The controversial club posting is not sponsored by the school district itself but rather The Satanic Temple—a national religious and human rights group, the Belleville News-Democrat said.

Not to be confused with the Church of Satan, the Satanic Temple told WQAD that the club “actually isn’t a club that’s meant to proselytize Satanism or even engage in discussions about religious opinion,” Satanic Temple co-founder Lucien Greaves said.

“This is an educational program meant to focus on critical thinking and just basic education skills,” he said.

The Satanic Temple’s mission, as stated on their website, is to “encourage benevolence and empathy, reject tyrannical authority, advocate practical common sense, oppose injustice, and undertake noble pursuits.”

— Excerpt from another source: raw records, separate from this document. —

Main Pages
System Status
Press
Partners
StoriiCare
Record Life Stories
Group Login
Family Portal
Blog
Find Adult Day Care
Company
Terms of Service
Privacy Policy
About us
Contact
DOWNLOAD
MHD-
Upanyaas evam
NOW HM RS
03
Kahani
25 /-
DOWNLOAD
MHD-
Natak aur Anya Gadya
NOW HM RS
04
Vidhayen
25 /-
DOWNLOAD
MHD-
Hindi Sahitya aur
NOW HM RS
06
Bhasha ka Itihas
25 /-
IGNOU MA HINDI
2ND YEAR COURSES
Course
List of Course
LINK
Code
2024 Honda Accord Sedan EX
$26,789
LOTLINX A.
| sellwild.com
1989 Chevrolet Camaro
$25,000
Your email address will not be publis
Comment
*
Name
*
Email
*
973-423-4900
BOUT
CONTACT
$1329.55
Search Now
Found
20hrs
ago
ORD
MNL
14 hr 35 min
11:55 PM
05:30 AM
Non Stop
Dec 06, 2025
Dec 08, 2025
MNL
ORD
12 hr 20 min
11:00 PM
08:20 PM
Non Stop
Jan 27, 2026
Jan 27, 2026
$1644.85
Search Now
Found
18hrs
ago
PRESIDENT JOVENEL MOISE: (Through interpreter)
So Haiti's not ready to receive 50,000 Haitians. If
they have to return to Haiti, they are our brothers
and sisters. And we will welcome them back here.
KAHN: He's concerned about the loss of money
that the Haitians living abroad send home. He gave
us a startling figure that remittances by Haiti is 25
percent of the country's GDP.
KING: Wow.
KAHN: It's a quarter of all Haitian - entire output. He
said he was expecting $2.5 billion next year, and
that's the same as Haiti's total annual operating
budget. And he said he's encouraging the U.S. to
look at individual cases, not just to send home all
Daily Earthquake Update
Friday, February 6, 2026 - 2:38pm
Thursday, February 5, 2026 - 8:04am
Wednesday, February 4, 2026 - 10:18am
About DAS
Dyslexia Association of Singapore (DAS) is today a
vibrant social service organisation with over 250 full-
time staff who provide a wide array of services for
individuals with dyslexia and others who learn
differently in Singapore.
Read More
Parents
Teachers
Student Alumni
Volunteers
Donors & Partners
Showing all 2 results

In December, Newsweek reported that the Satanic Temple of Illinois would be setting up a holiday display in the capitol rotunda in Springfield.

The display depicted the deity Baphomet as a baby, WICS reported, and temple members told the station that it was intended to “represent plurality, unity, compassion, and empathy, and described it as ‘a display of positive values.'”

The display was protested by members of the Catholic group American Society for the Defense of Tradition, Family, and Property, WICS reported.

A sign set up in front of the holiday displays explained that “The State of Illinois is required by the First Amendment of the United States Constitution to allow temporary, public display in the state capitol so long as these displays are not paid for by taxpayer dollars,” the station reported.

The school district responded to the pushback of the after-school club highlighting the fact that by law, organizations are allowed to rent publicly-funded spaces to host events.

“To illegally deny their organization [viewpoint] to pay to rent our publicly-funded institution, after school hours, subjects the district to a discrimination lawsuit, which we will not win, likely taking thousands upon thousands of tax-payer dollars away from our teachers, staff, and classrooms,” said a statement released from Rachel Savage, Superintendent, Moline-Coal Valley Schools released this week.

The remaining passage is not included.